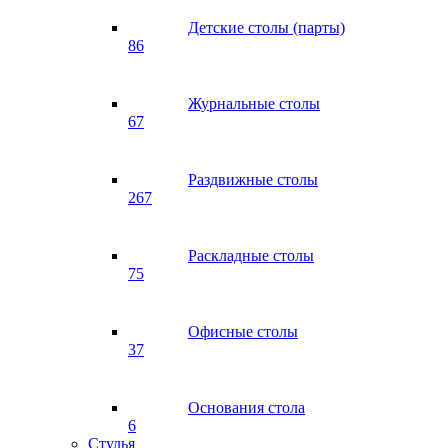
Детские столы (парты)
86
Журнальные столы
67
Раздвижные столы
267
Раскладные столы
75
Офисные столы
37
Основания стола
6
Стулья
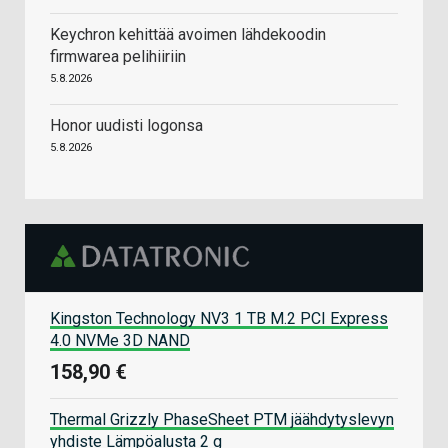
Keychron kehittää avoimen lähdekoodin
firmwarea pelihiiriin
5.8.2026
Honor uudisti logonsa
5.8.2026
Kingston Technology NV3 1 TB M.2 PCI Express
4.0 NVMe 3D NAND
158,90 €
Thermal Grizzly PhaseSheet PTM jäähdytyslevyn
yhdiste Lämpöalusta 2 g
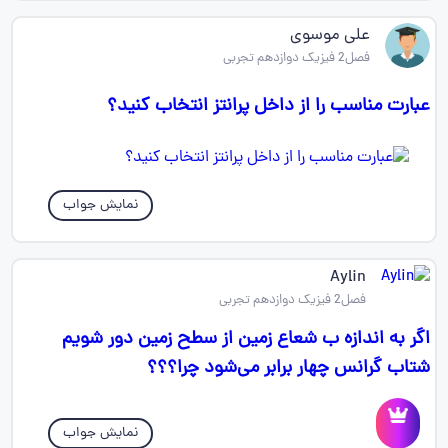
علی موسوی
فصل2 فیزیک دوازدهم تجربی
عبارت مناسب را از داخل پرانتز انتخاب کنید؟
نمایش جواب
Aylin
فصل2 فیزیک دوازدهم تجربی
اگر به اندازه ب شعاع زمین از سطح زمین دور شویم
شتاب گرانس چهار برابر می‌شود چرا؟؟؟
نمایش جواب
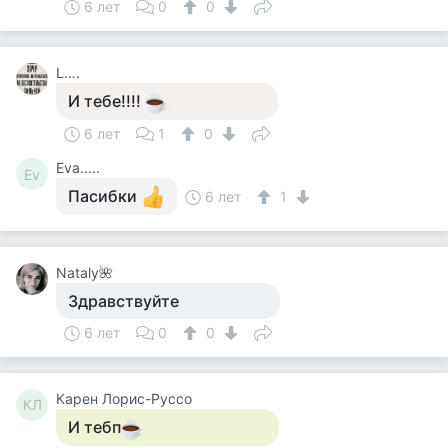
6 лет
0
0
L….
И тебе!!!!
6 лет
1
0
Eva.....
Ev
Пасибки
6 лет
1
Nataly🌺
Здравствуйте
6 лет
0
0
Карен Лорис-Руссо
КЛ
И тебп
----------
Task brief: Once the pictures are removed, copy the listing exactly.

Result below:
Детские столы (парты)
86
Журнальные столы
67
Раздвижные столы
267
Раскладные столы
75
Офисные столы
37
Основания стола
6
Стулья
Keychron kehittää avoimen lähdekoodin
firmwarea pelihiiriin
5.8.2026
Honor uudisti logonsa
5.8.2026
Kingston Technology NV3 1 TB M.2 PCI Express
4.0 NVMe 3D NAND
158,90 €
Thermal Grizzly PhaseSheet PTM jäähdytyslevyn
yhdiste Lämpöalusta 2 g
علی موسوی
فصل2 فیزیک دوازدهم تجربی
عبارت مناسب را از داخل پرانتز انتخاب کنید؟
نمایش جواب
Aylin
فصل2 فیزیک دوازدهم تجربی
اگر به اندازه ب شعاع زمین از سطح زمین دور شویم
شتاب گرانس چهار برابر می‌شود چرا؟؟؟
نمایش جواب
6 лет
0
0
L….
И тебе!!!!
6 лет
1
0
Eva.....
Ev
Пасибки
6 лет
1
Nataly🌺
Здравствуйте
6 лет
0
0
Карен Лорис-Руссо
КЛ
И тебп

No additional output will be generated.